I found using Cypher’s language to generate a Neo4J database to be the best way to construct the visual charts so we can analyze the data. There are benefits to just seeing these cluters of data – the right side appears to display “sweets” while the left displays savory. There are also pockets within that demonstrate different tastes. Savory asian dishes for example, are bunched together because they use similar ingredients. I think graphical databases like Neo4J could be used to generate recipes and ingredients that commonly work well together. (A concept already attempted by the way, link is here: http://aiweirdness.com/tagged/cookbook)

RNeo4j

Finally, I attemped to use RNeo4J using the tutorial below. I was able to successfully import all of the data into a Neo4J database.

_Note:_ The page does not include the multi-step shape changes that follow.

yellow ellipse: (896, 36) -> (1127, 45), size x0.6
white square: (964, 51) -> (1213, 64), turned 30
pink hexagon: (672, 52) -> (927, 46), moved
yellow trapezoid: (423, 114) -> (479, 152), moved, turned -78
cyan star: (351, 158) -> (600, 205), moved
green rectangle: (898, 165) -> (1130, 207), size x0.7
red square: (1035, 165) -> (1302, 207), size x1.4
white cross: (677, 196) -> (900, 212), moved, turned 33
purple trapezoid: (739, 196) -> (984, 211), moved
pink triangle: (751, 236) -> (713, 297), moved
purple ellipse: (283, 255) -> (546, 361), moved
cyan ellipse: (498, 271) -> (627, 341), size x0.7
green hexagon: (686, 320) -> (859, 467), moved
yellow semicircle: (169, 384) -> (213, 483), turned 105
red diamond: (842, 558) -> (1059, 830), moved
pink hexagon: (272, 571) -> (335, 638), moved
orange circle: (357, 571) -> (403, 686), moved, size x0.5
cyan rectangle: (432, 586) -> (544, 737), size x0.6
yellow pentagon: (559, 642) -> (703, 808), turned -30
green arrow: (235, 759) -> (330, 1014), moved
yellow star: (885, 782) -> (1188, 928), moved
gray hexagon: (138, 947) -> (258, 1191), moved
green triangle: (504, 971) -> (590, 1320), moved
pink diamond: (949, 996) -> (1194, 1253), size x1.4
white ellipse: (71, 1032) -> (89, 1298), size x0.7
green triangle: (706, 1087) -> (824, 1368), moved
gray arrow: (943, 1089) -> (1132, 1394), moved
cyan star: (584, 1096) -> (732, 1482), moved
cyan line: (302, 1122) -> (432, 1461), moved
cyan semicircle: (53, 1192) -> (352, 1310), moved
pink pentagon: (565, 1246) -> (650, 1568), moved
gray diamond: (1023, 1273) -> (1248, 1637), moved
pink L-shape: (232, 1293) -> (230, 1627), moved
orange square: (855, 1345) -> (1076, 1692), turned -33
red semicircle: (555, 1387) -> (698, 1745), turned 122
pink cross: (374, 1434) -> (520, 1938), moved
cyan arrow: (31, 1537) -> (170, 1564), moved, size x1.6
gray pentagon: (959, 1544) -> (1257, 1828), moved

https://neo4j.com/blog/upload-last-fm-data-neo4j-rneo4j-transactional-endpoint/

library(RNeo4j)
#library(RNeo4j)

Foods = startGraph("http://localhost:7474/db/data/")

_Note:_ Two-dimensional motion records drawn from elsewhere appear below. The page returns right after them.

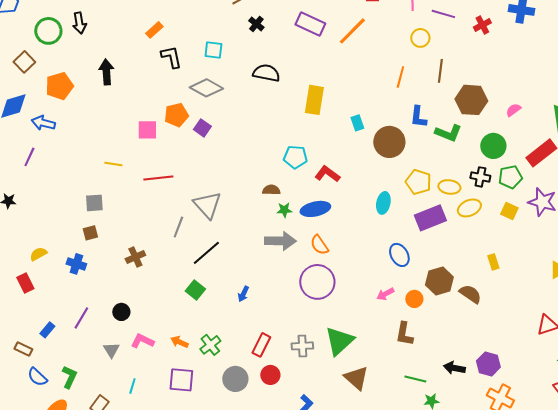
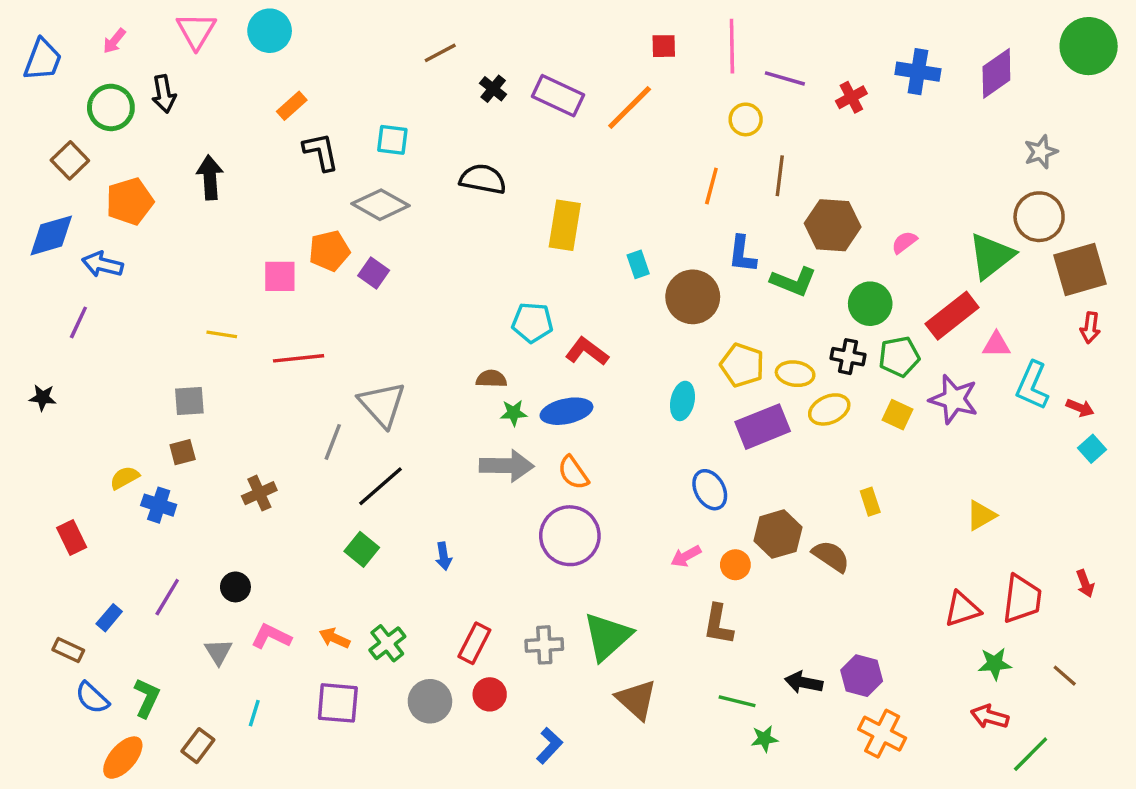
black cross: (256, 24) -> (493, 89), moved
yellow semicircle: (38, 254) -> (125, 478), moved
blue arrow: (243, 294) -> (444, 556), turned -35

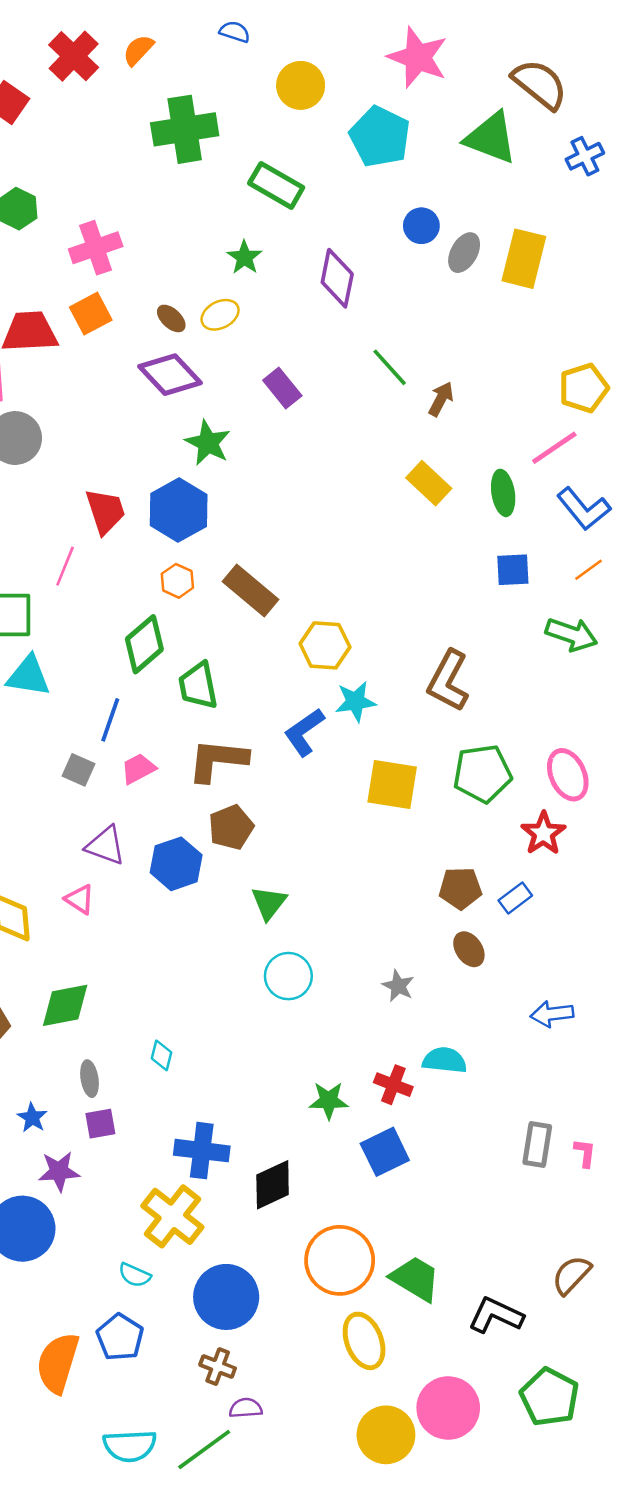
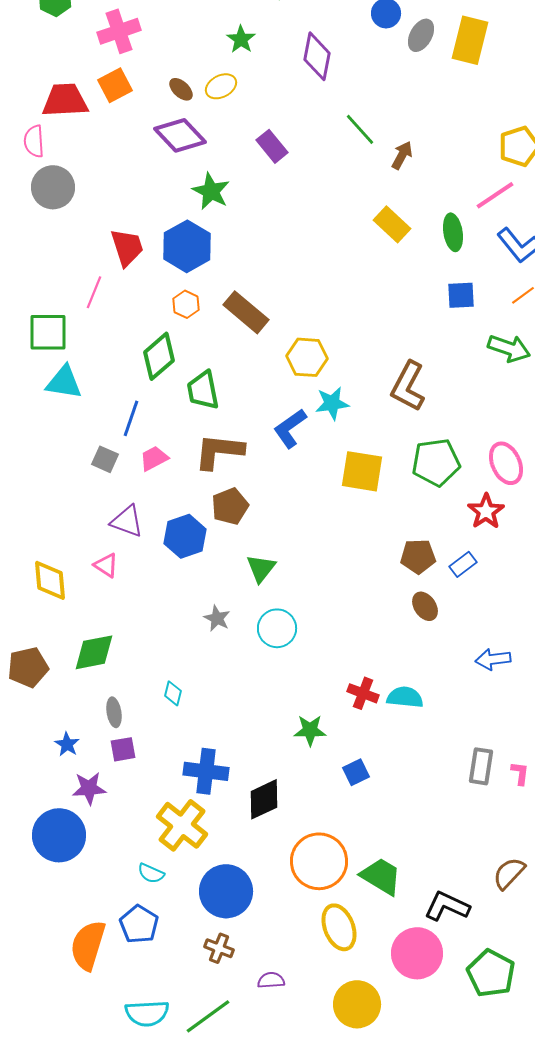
gray star: (398, 986) -> (217, 618), moved
red cross: (393, 1085) -> (363, 693), moved
blue square: (385, 1152) -> (356, 772), size x0.7
purple semicircle: (246, 1408) -> (271, 980), moved
pink circle: (448, 1408) -> (417, 953), moved

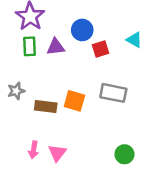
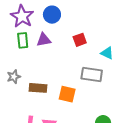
blue circle: (82, 30) -> (52, 15), moved
cyan triangle: (134, 40) -> (107, 53), moved
orange square: (74, 101) -> (67, 94), moved

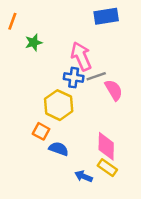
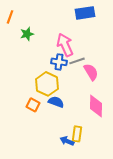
pink diamond: (106, 146) -> (96, 106), moved
blue semicircle: (59, 149) -> (56, 102), moved
yellow rectangle: (107, 168) -> (77, 134), moved, turned 63

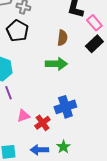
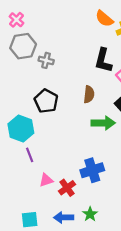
black pentagon: (17, 31) -> (46, 101), moved
green arrow: (56, 64) -> (103, 123), moved

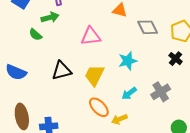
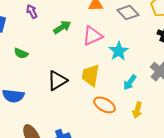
green arrow: (50, 17) -> (62, 27), moved
pink triangle: (91, 36) -> (92, 36), moved
yellow arrow: (119, 119) -> (137, 110), moved, turned -35

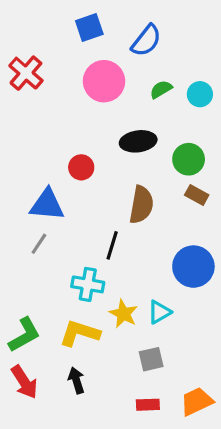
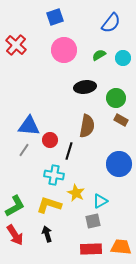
blue semicircle: (146, 41) -> (111, 23), moved
red circle: (81, 167) -> (50, 140), moved
cyan triangle: (159, 312) -> (100, 201), moved
orange trapezoid: (197, 401) -> (121, 247), turned 30
red rectangle: (148, 405) -> (91, 249), size x1.5

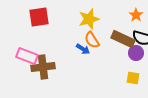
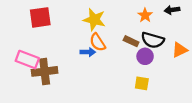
yellow star: (89, 19) -> (94, 20), turned 30
brown rectangle: (123, 39) -> (131, 41), size x0.6
blue arrow: (83, 49) -> (88, 52), turned -32

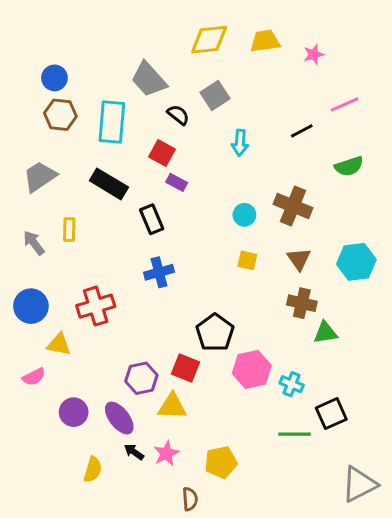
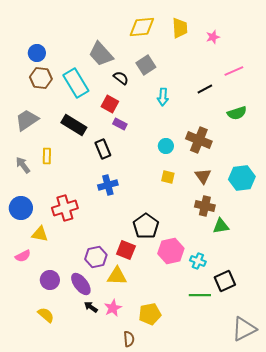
yellow trapezoid: (265, 41) -> (180, 28), turned 95
cyan rectangle: (112, 122) -> (76, 83), turned -36
yellow semicircle: (93, 470) -> (46, 315), moved, turned -66

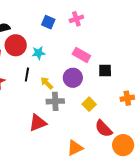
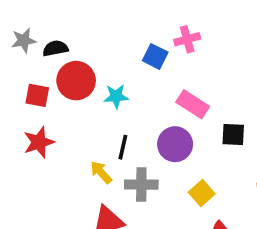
blue square: (48, 22) -> (155, 56), moved
black line: (27, 75) -> (123, 147), moved
yellow arrow: (47, 83) -> (101, 172), moved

URL1 <- "https://raw.githubusercontent.com/Michelebradley/DATA_607_HW/master/GraphDatabase/titles.csv"
URL2 <- "https://raw.githubusercontent.com/Michelebradley/DATA_607_HW/master/GraphDatabase/ingredients.csv"

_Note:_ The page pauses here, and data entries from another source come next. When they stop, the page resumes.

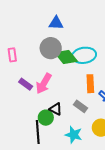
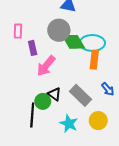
purple rectangle: (26, 84) -> (33, 48), moved, turned 32
orange rectangle: (90, 84) -> (94, 60), moved
gray rectangle: (80, 106) -> (81, 95), size x1.5

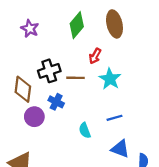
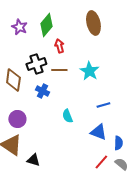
green diamond: (77, 25) -> (46, 25), moved
red arrow: (95, 56) -> (59, 46), moved, turned 136
purple circle: (34, 117) -> (17, 119), moved
blue line: (114, 118) -> (103, 105), moved

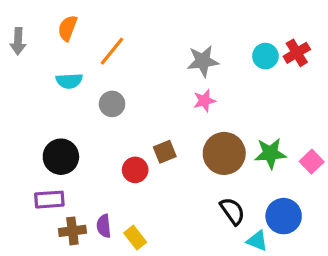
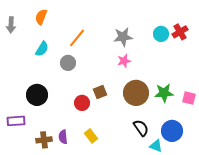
orange line: (112, 51) -> (77, 38), moved
cyan semicircle: (69, 81) -> (42, 49), turned -56
pink square: (312, 162) -> (189, 98), turned -32
purple rectangle: (49, 200) -> (16, 121), moved
yellow rectangle: (135, 238) -> (91, 136), moved

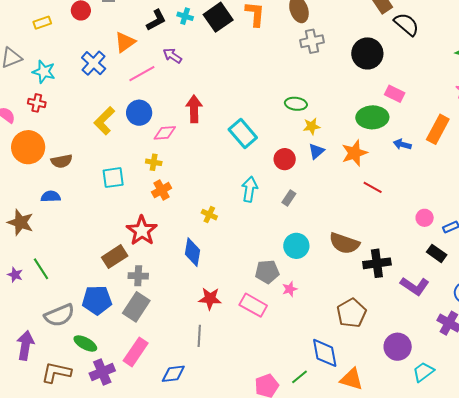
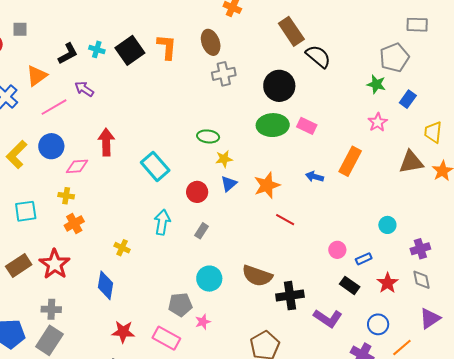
green ellipse: (372, 117) -> (273, 125), moved
brown rectangle: (115, 257) -> (19, 265), moved

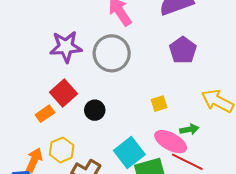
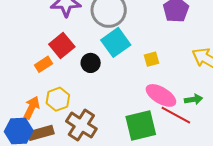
green arrow: (189, 129) -> (193, 99), moved
cyan square: (129, 153) -> (116, 42), moved

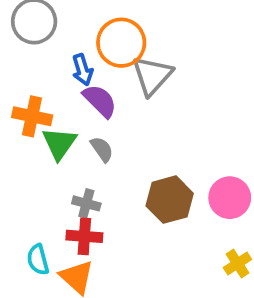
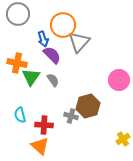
pink circle: (230, 198) -> (119, 80), moved
gray cross: (86, 203) -> (71, 116), moved
cyan semicircle: (38, 260) -> (20, 115), moved

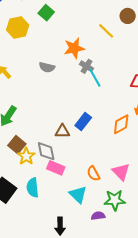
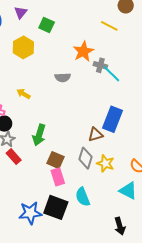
blue rectangle: (83, 121) -> (113, 119), size x1.4
gray diamond: (46, 151) -> (86, 158), turned 45
yellow star: (26, 156) -> (105, 163), moved
pink rectangle: (56, 168) -> (58, 177), moved, turned 66

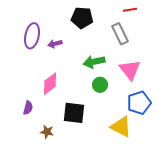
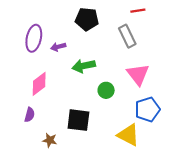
green arrow: (94, 62) -> (84, 66), moved
pink diamond: (50, 84) -> (39, 84), moved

titles <- read.csv(URL1, header=TRUE)
ingredients <- read.csv(URL2, header=TRUE)
addConstraint(Foods, "Recipe_ID", "Recipe_ID")

query1 <- "
CREATE (r:Recipe {Recipe_ID: {Recipe_ID}, Recipe_Title: {Recipe_Title}, Source: {Source}, Diet: {Diet}, Meal: {Meal}})
"

f = newTransaction(Foods)

for (i in 1:nrow(titles)) {
  appendCypher(f, 
               query1, 
               Recipe_ID = titles$Recipe_ID[i], 
               Recipe_Title = titles$Recipe_Title[i],
               Source = titles$Source[i],
               Diet = titles$Diet[i],
               Meal = titles$Meal[i])
}

commit(f)
addConstraint(Foods, "Ingredient_ID", "Ingredient_ID")

query2 <- "
CREATE (i:Ingredient {Ingredient_ID: {Ingredient_ID}, Ingredient_Name: {Ingredient_Name}, Ingredient_Num_Measurement: {Ingredient_Num_Measurement}, Ingredient_Unit_Measurement: {Ingredient_Unit_Measuremen}, Recipe_ID: {Recipe_ID}})
"

f = newTransaction(Foods)

for (i in 1:nrow(ingredients)) {
  appendCypher(f, 
               query2, 
               Ingredient_ID = ingredients$Ingredient_ID[i], 
               Ingredient_Name = ingredients$Ingredient_Name[i],
               Ingredient_Num_Measurement = ingredients$Ingredient_Num_Measurement[i],
               Ingredient_Unit_Measuremen = ingredients$Ingredient_Unit_Measurement[i],
               Recipe_ID = ingredients$Recipe_ID[i])
}

commit(f)
query3 <- "MATCH (i:Ingredient), (r:Recipe)
WHERE i.Recipe_ID = r.Recipe_ID
CREATE (i)-[:INGREDIENT_IN]->(r)"

cypher(Foods, query3)

Sample Query using RNeo4J

query4 = "MATCH (i:Ingredient)-->(r:Recipe) RETURN i.Ingredient_Name, collect(distinct r.Meal) as Categories"
output = cypher(Foods, query4)

head(output)

Pros/Cons of a Graphic NoSQL Database

Pros

  • Faster processing/querying/adding new data
  • Flexible and can take in data without worrying about null values, relationship issues, or data structures
  • Build relationships based on nodes, so it is easier to analyze relationships between nodes

Cons

  • No standard query language
  • No predefined schema
  • Few tools to support data analytics

Pros/Cons of a Relational Database

Pros

  • Data is structured and organized
  • Commonly used Structured Query Langauge
  • Atomic transactions support

Cons

  • Fixed schema for organizing data that can be difficult to edit once implemented
  • Isn’t community-driven